Uno dei disegni di legge in corso di approvazione tra Camera e Senato è quello voluto per il contrasto all’assenteismo dal ministro della Pubblica Amministrazione, Giulia Bongiorno.

Impronte digitali

Eletta con i Cinque Stelle, il ministro Buongiorno è un avvocato che – stando a Wikipedia – ha difeso personaggi come Giulio Andreotti nel processo di mafia a Palermo, «il banchiere un gradino sotto Dio» Pierfrancesco Pacini Battaglia per Tangentopoli, i manager Google precedentemente condannati per aver permesso la diffusione di un video diffamatorio contro un ragazzo disabile, il collega  Niccolò Ghedini nel processo Ruby-ter,  molti noti personaggi dello spettacolo coinvolti i procedimenti penali per evasione fiscale, diversi calciatori dell’Atalanta per aver pilotato il risultato di una partita di Coppa Italia, il calciatore della Sampdoria Stefano Bettarini accusato di scommesse illecite, il fiorettista italiano Andrea Baldini dall’accusa di doping, l’allenatore della Juventus Antonio Conte  nel processo riguardante il Calcioscommesse.

Tutti assolti, a riprova della competenza dell’avvocato Buongiorno, ma il disegno di legge sta facendo notizia.

Infatti, i nuovi sistemi di verifica biometrica dell’identità e di sorveglianza si applicheranno, senza nuovi o maggiori oneri per la finanza pubblica e con l’utilizzo delle risorse umane, finanziarie e strumentali disponibili a legislazione vigente, anche agli istituti e scuole di ogni ordine e grado e alle istituzioni educative tenendo conto delle loro specificità organizzative e funzionali e nel rispetto dell’autonomia organizzativa e didattica, di ricerca e di sviluppo ad essi riconosciuta dalle vigenti disposizioni.
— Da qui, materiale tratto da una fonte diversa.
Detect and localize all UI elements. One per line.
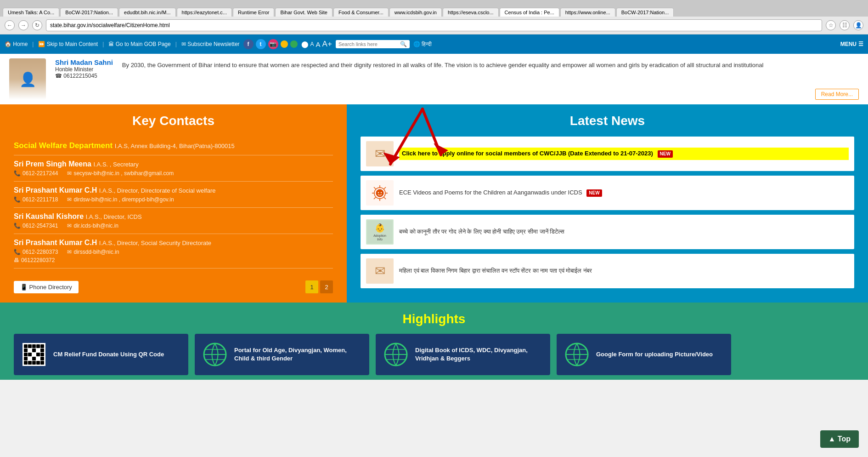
contact-item-prashant1: Sri Prashant Kumar C.H I.A.S., Director,… bbox=[14, 182, 333, 208]
font-a-small[interactable]: A bbox=[310, 41, 314, 47]
svg-point-4 bbox=[376, 189, 383, 197]
news-item-4[interactable]: ✉ महिला एवं बाल विकास निगम बिहार द्वारा … bbox=[361, 254, 854, 288]
highlight-card-4[interactable]: Google Form for uploading Picture/Video bbox=[557, 334, 731, 375]
highlights-cards: CM Relief Fund Donate Using QR Code Port… bbox=[14, 334, 854, 375]
minister-info: Shri Madan Sahni Honble Minister ☎ 06122… bbox=[55, 58, 113, 79]
contact-phone-prem: 📞 0612-2217244 bbox=[14, 170, 58, 177]
latest-news-section: Latest News ✉ Click here to apply online… bbox=[347, 104, 868, 303]
tab-bihar-govt[interactable]: Bihar Govt. Web Site bbox=[275, 8, 333, 17]
news-thumb-3: 👶 AdoptionInfo bbox=[366, 219, 394, 245]
contact-item-kaushal: Sri Kaushal Kishore I.A.S., Director, IC… bbox=[14, 208, 333, 234]
account-button[interactable]: 👤 bbox=[853, 20, 863, 30]
minister-photo: 👤 bbox=[9, 58, 46, 100]
twitter-icon[interactable]: t bbox=[256, 39, 266, 49]
contact-email-prashant1: ✉ dirdsw-bih@nic.in , diremppd-bih@gov.i… bbox=[67, 196, 174, 203]
browser-tabs-bar: Umesh Talks: A Co... BoCW-2017:Nation...… bbox=[0, 0, 868, 17]
news-item-3[interactable]: 👶 AdoptionInfo बच्चे को कानूनी तौर पर गो… bbox=[361, 215, 854, 249]
contact-name-kaushal: Sri Kaushal Kishore I.A.S., Director, IC… bbox=[14, 212, 333, 221]
tab-edudbt[interactable]: edudbt.bih.nic.in/M... bbox=[119, 8, 176, 17]
skip-link[interactable]: ⏩ Skip to Main Content bbox=[38, 41, 98, 47]
url-input[interactable] bbox=[46, 19, 822, 31]
menu-label: MENU bbox=[840, 41, 857, 47]
highlight-card-text-1: CM Relief Fund Donate Using QR Code bbox=[53, 350, 164, 359]
bookmark-button[interactable]: ☆ bbox=[826, 20, 836, 30]
back-button[interactable]: ← bbox=[5, 20, 15, 30]
contact-name-prem: Sri Prem Singh Meena I.A.S. , Secretary bbox=[14, 160, 333, 168]
pagination: 1 2 bbox=[305, 280, 333, 293]
instagram-icon[interactable]: 📷 bbox=[268, 39, 278, 49]
contact-name-prashant2: Sri Prashant Kumar C.H I.A.S., Director,… bbox=[14, 239, 333, 247]
news-text-4: महिला एवं बाल विकास निगम बिहार द्वारा सं… bbox=[399, 267, 849, 275]
key-contacts-section: Key Contacts Social Welfare Department I… bbox=[0, 104, 347, 303]
tab-runtime[interactable]: Runtime Error bbox=[233, 8, 274, 17]
contact-email-prashant2: ✉ dirssdd-bih@nic.in bbox=[67, 249, 119, 255]
page-2-button[interactable]: 2 bbox=[320, 280, 333, 293]
tab-bocw1[interactable]: BoCW-2017:Nation... bbox=[60, 8, 118, 17]
highlight-card-text-4: Google Form for uploading Picture/Video bbox=[596, 350, 713, 359]
minister-section: 👤 Shri Madan Sahni Honble Minister ☎ 061… bbox=[0, 54, 868, 104]
tab-eazytone[interactable]: https://eazytonet.c... bbox=[177, 8, 232, 17]
new-badge-1: NEW bbox=[658, 150, 673, 158]
contact-phone-kaushal: 📞 0612-2547341 bbox=[14, 223, 58, 229]
highlight-card-icon-2 bbox=[201, 341, 229, 368]
news-thumb-4: ✉ bbox=[366, 258, 394, 284]
contact-item-prem: Sri Prem Singh Meena I.A.S. , Secretary … bbox=[14, 155, 333, 182]
page-1-button[interactable]: 1 bbox=[305, 280, 318, 293]
minister-title: Honble Minister bbox=[55, 66, 113, 73]
highlight-card-3[interactable]: Digital Book of ICDS, WDC, Divyangjan, V… bbox=[376, 334, 550, 375]
minister-quote: By 2030, the Government of Bihar intend … bbox=[122, 58, 859, 70]
home-link[interactable]: 🏠 Home bbox=[5, 41, 28, 47]
highlight-card-2[interactable]: Portal for Old Age, Divyangjan, Women, C… bbox=[195, 334, 369, 375]
circle-icon: ⬤ bbox=[301, 40, 309, 48]
svg-line-10 bbox=[374, 187, 376, 189]
news-item-2[interactable]: ECE Videos and Poems for the Children at… bbox=[361, 176, 854, 210]
contact-name-dept: Social Welfare Department I.A.S, Annex B… bbox=[14, 141, 333, 150]
gob-link[interactable]: 🏛 Go to Main GOB Page bbox=[108, 41, 170, 47]
contact-phone-prashant1: 📞 0612-2211718 bbox=[14, 196, 58, 203]
new-badge-2: NEW bbox=[586, 189, 602, 197]
google-green-icon[interactable] bbox=[290, 40, 298, 48]
read-more-button[interactable]: Read More... bbox=[815, 89, 859, 100]
phone-directory-button[interactable]: 📱 Phone Directory bbox=[14, 281, 79, 293]
highlight-card-text-2: Portal for Old Age, Divyangjan, Women, C… bbox=[234, 346, 363, 363]
news-item-1[interactable]: ✉ Click here to apply online for social … bbox=[361, 137, 854, 171]
font-a-medium[interactable]: A bbox=[316, 40, 321, 48]
tab-food[interactable]: Food & Consumer... bbox=[333, 8, 389, 17]
tab-eseva[interactable]: https://eseva.csclo... bbox=[443, 8, 499, 17]
news-text-2: ECE Videos and Poems for the Children at… bbox=[399, 189, 849, 197]
contact-email-prem: ✉ secysw-bih@nic.in , swbihar@gmail.com bbox=[67, 170, 174, 177]
qr-code bbox=[23, 343, 45, 366]
reload-button[interactable]: ↻ bbox=[32, 20, 42, 30]
svg-point-15 bbox=[381, 192, 382, 193]
extensions-button[interactable]: ☷ bbox=[840, 20, 850, 30]
tab-umesh[interactable]: Umesh Talks: A Co... bbox=[3, 8, 59, 17]
tab-online[interactable]: https://www.online... bbox=[560, 8, 615, 17]
search-box: 🔍 bbox=[336, 40, 410, 48]
search-icon[interactable]: 🔍 bbox=[400, 41, 407, 47]
highlight-card-icon-1 bbox=[20, 341, 48, 368]
contact-item-prashant2: Sri Prashant Kumar C.H I.A.S., Director,… bbox=[14, 234, 333, 268]
google-yellow-icon[interactable] bbox=[281, 40, 288, 48]
search-input[interactable] bbox=[338, 41, 398, 47]
contact-name-prashant1: Sri Prashant Kumar C.H I.A.S., Director,… bbox=[14, 186, 333, 194]
tab-census[interactable]: Census of India : Pe... bbox=[500, 8, 559, 17]
minister-photo-inner: 👤 bbox=[9, 58, 46, 100]
highlight-card-1[interactable]: CM Relief Fund Donate Using QR Code bbox=[14, 334, 188, 375]
hindi-link[interactable]: 🌐 हिन्दी bbox=[413, 41, 432, 47]
subscribe-link[interactable]: ✉ Subscribe Newsletter bbox=[181, 41, 240, 47]
highlight-card-icon-3 bbox=[382, 341, 410, 368]
tab-icds[interactable]: www.icdsbih.gov.in bbox=[389, 8, 442, 17]
highlights-title: Highlights bbox=[14, 312, 854, 326]
menu-button[interactable]: MENU ☰ bbox=[840, 41, 863, 47]
minister-phone: ☎ 06122215045 bbox=[55, 73, 113, 79]
social-icons: f t 📷 bbox=[243, 39, 298, 49]
forward-button[interactable]: → bbox=[18, 20, 28, 30]
main-content: Key Contacts Social Welfare Department I… bbox=[0, 104, 868, 303]
browser-address-bar: ← → ↻ ☆ ☷ 👤 bbox=[0, 17, 868, 34]
tab-bocw2[interactable]: BoCW-2017:Nation... bbox=[616, 8, 674, 17]
highlights-section: Highlights CM Relief Fund Donate Using Q… bbox=[0, 303, 868, 380]
svg-line-13 bbox=[374, 197, 376, 199]
highlight-card-icon-4 bbox=[563, 341, 591, 368]
facebook-icon[interactable]: f bbox=[243, 39, 254, 49]
font-a-large[interactable]: A+ bbox=[322, 40, 332, 49]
In altre parole, le già scarse risorse delle scuole dovranno far fronte all’acquisto, alla gestione e alla protezione degli scanner e dei computer necessari per impronte digitali e foto-identificazione di poche unità di personale, almeno per ora.

Eppure, per avere i dirigenti presenti in sede basterebbe non assegnargli altre scuole in reggenza e calendarizzare tanti adempimenti esterni richiesti dagli Enti locali ed Amministrazioni.
Inoltre, per amministrativi, tecnici, ausiliari, docenti ed educatori non sembra che gli alunni li vedano evadere dalle finestre, cosa che tra l’altro potrebbero fare anche con tornelli e biometria, mentre quel che conta è la qualità didattica e la serenità delle classi che vanno sempre garantite.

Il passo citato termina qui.